Primärer Zweck: Wirksame Kontrazeption

Der einzige therapeutische Zweck von Levest ist die wirksame Verhütung einer Schwangerschaft. Es erreicht dieses Ziel durch eine Reihe hochrangiger physiologischer Prozesse, die zusammen den Empfängnisvorgang hemmen. Diese Mechanismen umfassen primär die Unterdrückung der Eireifung und des Eisprungs (Ovulationshemmung), die Verdickung des Zervixschleims, um die Beweglichkeit der Spermien zu behindern, sowie subtile Veränderungen der Gebärmutterschleimhaut. Dieser vielschichtige Ansatz zur Regulierung der Fruchtbarkeit macht Levest zu einer etablierten Methode des Empfängnisschutzes.
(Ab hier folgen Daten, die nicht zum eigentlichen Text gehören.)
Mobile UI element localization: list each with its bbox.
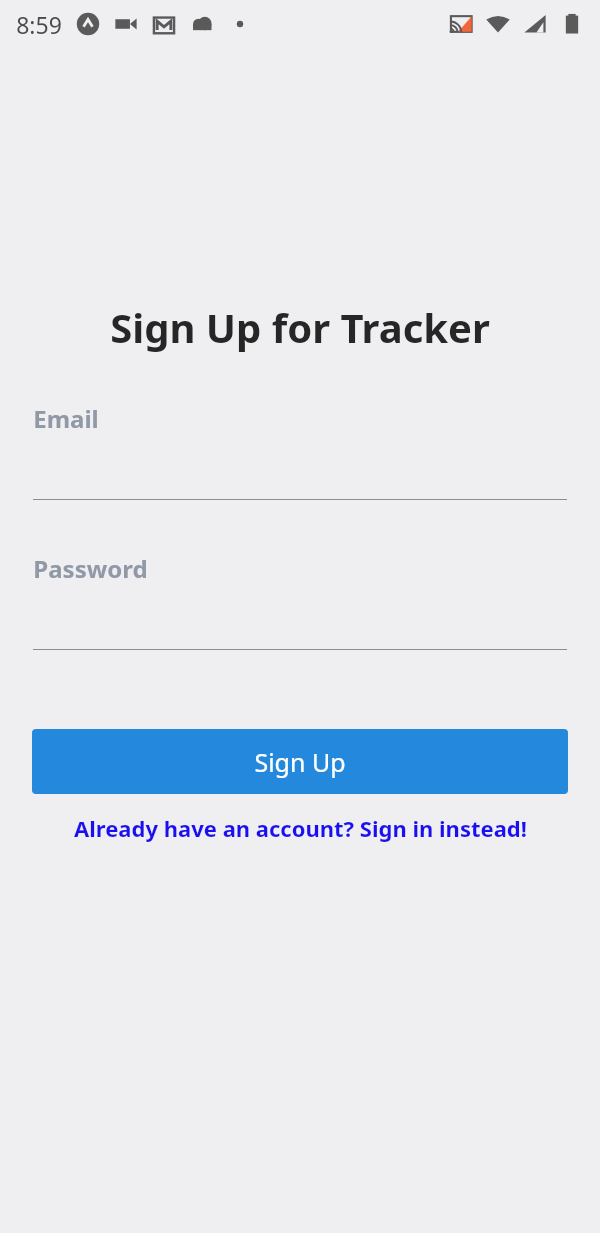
button[interactable]: Sign Up (32, 729, 568, 794)
staticText: 8:59 (16, 9, 62, 40)
button[interactable]: Already have an account? Sign in instead… (0, 813, 600, 843)
staticText: Already have an account? Sign in instead… (74, 813, 527, 843)
staticText: Sign Up (254, 745, 346, 779)
staticText: Sign Up for Tracker (110, 300, 490, 354)
staticText: Email (33, 402, 99, 435)
staticText: Password (33, 552, 148, 585)
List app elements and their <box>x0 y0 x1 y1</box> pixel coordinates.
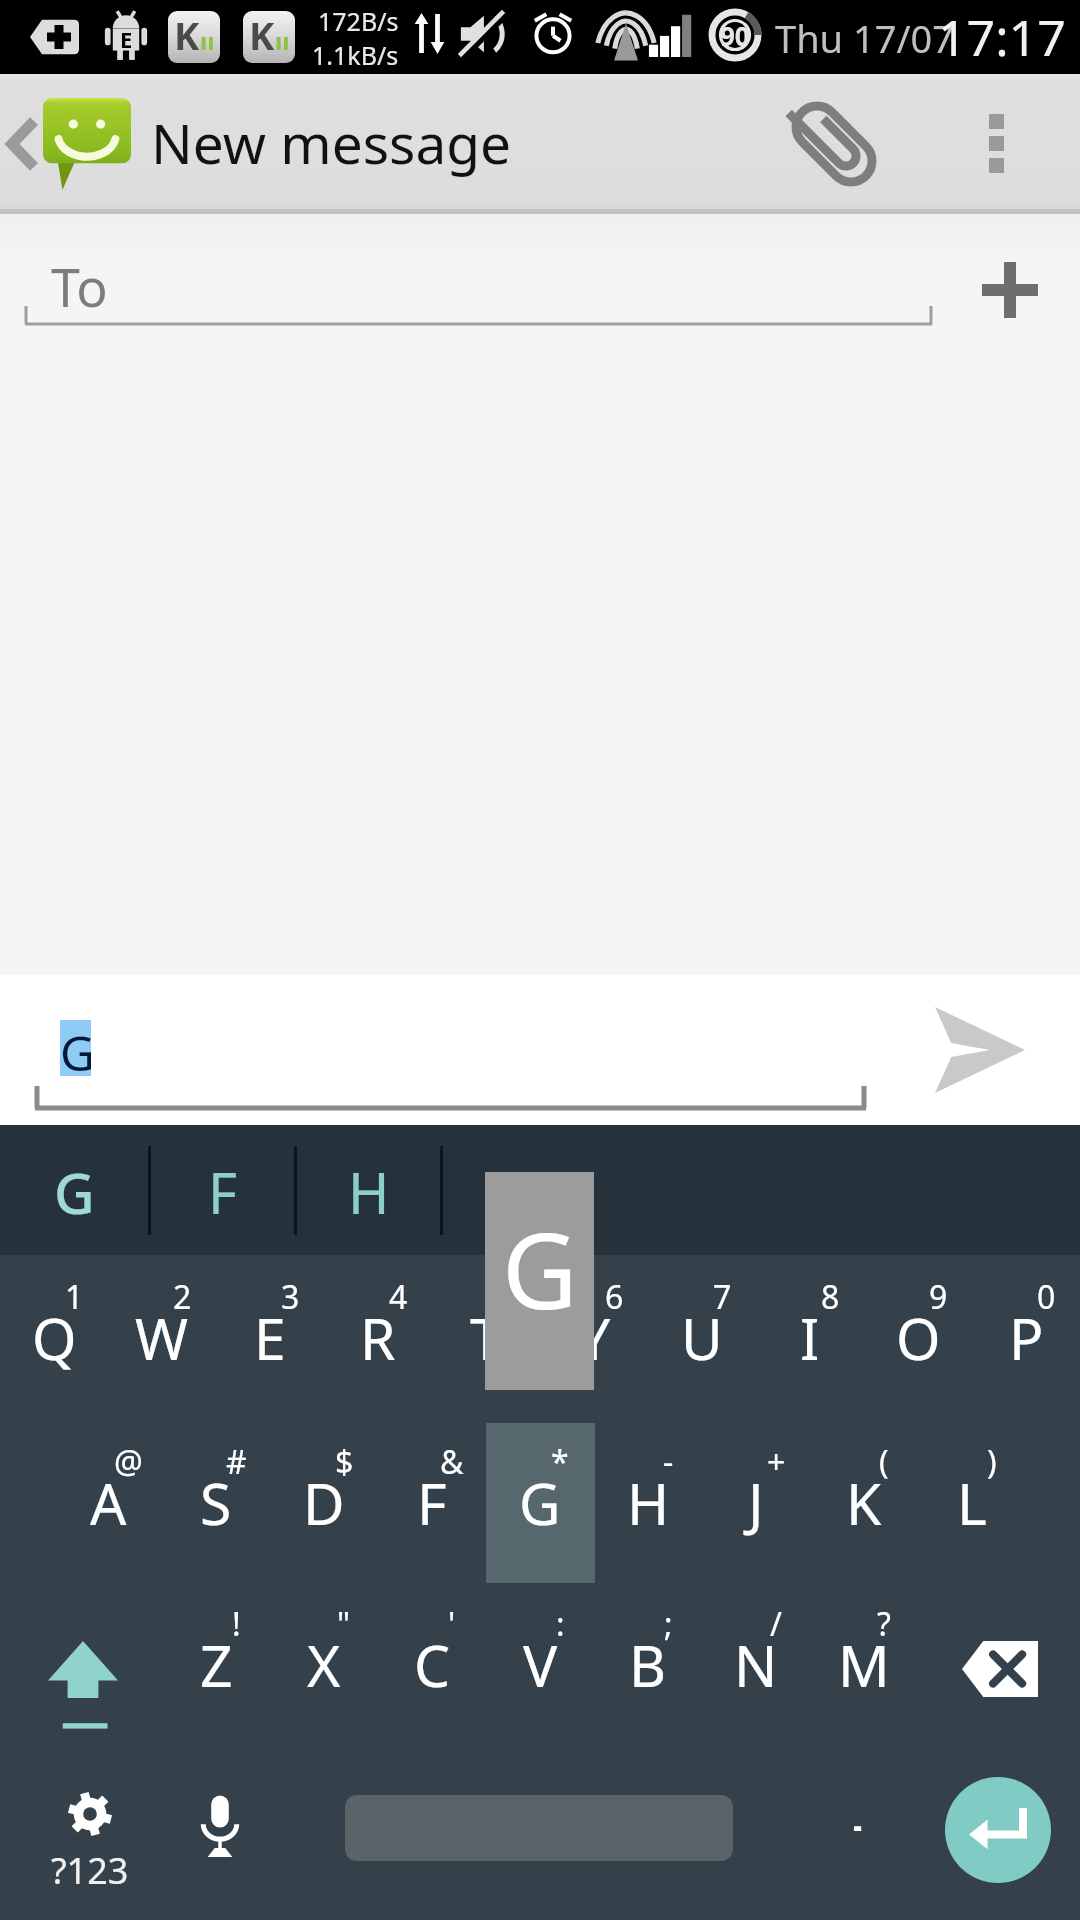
staticText: ? <box>877 1602 891 1646</box>
staticText: 90 <box>720 18 750 53</box>
staticText: " <box>337 1602 351 1646</box>
staticText: G <box>519 1464 561 1542</box>
staticText: / <box>770 1602 782 1646</box>
staticText: K <box>174 11 200 61</box>
staticText: S <box>200 1464 232 1542</box>
button[interactable]: ' <box>378 1582 486 1737</box>
staticText: @ <box>114 1440 143 1484</box>
staticText: $ <box>335 1440 354 1484</box>
button[interactable]: * <box>486 1420 594 1575</box>
button[interactable]: Symbols <box>15 1773 165 1913</box>
button[interactable]: $ <box>270 1420 378 1575</box>
button[interactable]: F <box>151 1125 294 1255</box>
staticText: E <box>120 24 133 54</box>
button[interactable]: Voice input <box>160 1755 280 1895</box>
button[interactable]: 7 <box>648 1255 756 1410</box>
staticText: 8 <box>821 1275 840 1319</box>
staticText: H <box>348 1154 390 1230</box>
staticText: J <box>748 1464 764 1542</box>
staticText: A <box>90 1464 127 1542</box>
button[interactable]: 6 <box>540 1255 648 1410</box>
button[interactable]: 9 <box>864 1255 972 1410</box>
staticText: ! <box>232 1602 241 1646</box>
button[interactable]: 4 <box>324 1255 432 1410</box>
staticText: 9 <box>929 1275 948 1319</box>
button[interactable]: @ <box>54 1420 162 1575</box>
staticText: 1 <box>65 1275 84 1319</box>
staticText: C <box>414 1626 451 1704</box>
staticText: X <box>307 1626 341 1704</box>
button[interactable]: ; <box>594 1582 702 1737</box>
staticText: To <box>51 251 108 322</box>
button[interactable]: 0 <box>972 1255 1080 1410</box>
staticText: O <box>896 1299 941 1377</box>
staticText: - <box>663 1440 674 1484</box>
staticText: ( <box>879 1440 889 1484</box>
button[interactable] <box>800 1755 920 1895</box>
staticText: N <box>734 1626 778 1704</box>
staticText: P <box>1009 1299 1044 1377</box>
staticText: Q <box>32 1299 77 1377</box>
staticText: G <box>60 1020 91 1076</box>
button[interactable]: More options <box>912 74 1080 214</box>
staticText: 1.1kB/s <box>312 38 399 72</box>
staticText: 4 <box>389 1275 408 1319</box>
button[interactable]: G <box>0 975 880 1125</box>
staticText: : <box>556 1602 565 1646</box>
staticText: Y <box>578 1299 611 1377</box>
staticText: G <box>502 1198 578 1340</box>
button[interactable]: Attach <box>756 74 912 214</box>
staticText: F <box>208 1154 238 1230</box>
button[interactable]: & <box>378 1420 486 1575</box>
button[interactable]: 3 <box>216 1255 324 1410</box>
staticText: ; <box>664 1602 673 1646</box>
staticText: 5 <box>497 1275 516 1319</box>
button[interactable]: Add recipient <box>940 214 1080 344</box>
staticText: H <box>627 1464 670 1542</box>
staticText: B <box>629 1626 667 1704</box>
button[interactable]: 8 <box>756 1255 864 1410</box>
staticText: F <box>417 1464 447 1542</box>
button[interactable]: ( <box>810 1420 918 1575</box>
button[interactable]: Send <box>880 975 1080 1125</box>
button[interactable]: Enter <box>945 1777 1051 1883</box>
staticText: G <box>54 1154 95 1230</box>
staticText: U <box>681 1299 723 1377</box>
staticText: 2 <box>173 1275 192 1319</box>
staticText: + <box>767 1440 786 1484</box>
button[interactable]: " <box>270 1582 378 1737</box>
button[interactable]: 1 <box>0 1255 108 1410</box>
button[interactable]: Shift <box>8 1582 158 1737</box>
staticText: L <box>957 1464 987 1542</box>
staticText: K <box>249 11 275 61</box>
button[interactable]: + <box>702 1420 810 1575</box>
staticText: ' <box>448 1602 456 1646</box>
button[interactable]: # <box>162 1420 270 1575</box>
staticText: New message <box>151 105 512 180</box>
button[interactable]: / <box>702 1582 810 1737</box>
button[interactable]: 2 <box>108 1255 216 1410</box>
button[interactable]: ? <box>810 1582 918 1737</box>
staticText: ?123 <box>51 1846 129 1895</box>
staticText: 7 <box>713 1275 732 1319</box>
staticText: M <box>838 1626 890 1704</box>
button[interactable]: To <box>0 214 940 344</box>
staticText: E <box>254 1299 286 1377</box>
button[interactable]: Backspace <box>925 1582 1075 1737</box>
button[interactable]: ) <box>918 1420 1026 1575</box>
button[interactable]: G <box>0 1125 148 1255</box>
staticText: V <box>523 1626 558 1704</box>
button[interactable]: ! <box>162 1582 270 1737</box>
staticText: ıı <box>275 24 290 57</box>
button[interactable]: - <box>594 1420 702 1575</box>
staticText: D <box>303 1464 345 1542</box>
button[interactable]: : <box>486 1582 594 1737</box>
button[interactable]: New message <box>0 98 756 190</box>
button[interactable]: H <box>297 1125 440 1255</box>
button[interactable]: 5 <box>432 1255 540 1410</box>
staticText: ) <box>987 1440 997 1484</box>
staticText: Z <box>200 1626 233 1704</box>
staticText: * <box>551 1440 569 1484</box>
staticText: K <box>846 1464 882 1542</box>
Welche Nebenwirkungen sind bei Levest möglich?

Mögliche Nebenwirkungen und Sicherheitshinweise

Das offizielle Sicherheitsprofil für Levest, ein kombiniertes orales Kontrazeptivum, kategorisiert die dokumentierten Auswirkungen nach ihrer Häufigkeit und den betroffenen physiologischen Systemen, wie von den zuständigen Behörden definiert.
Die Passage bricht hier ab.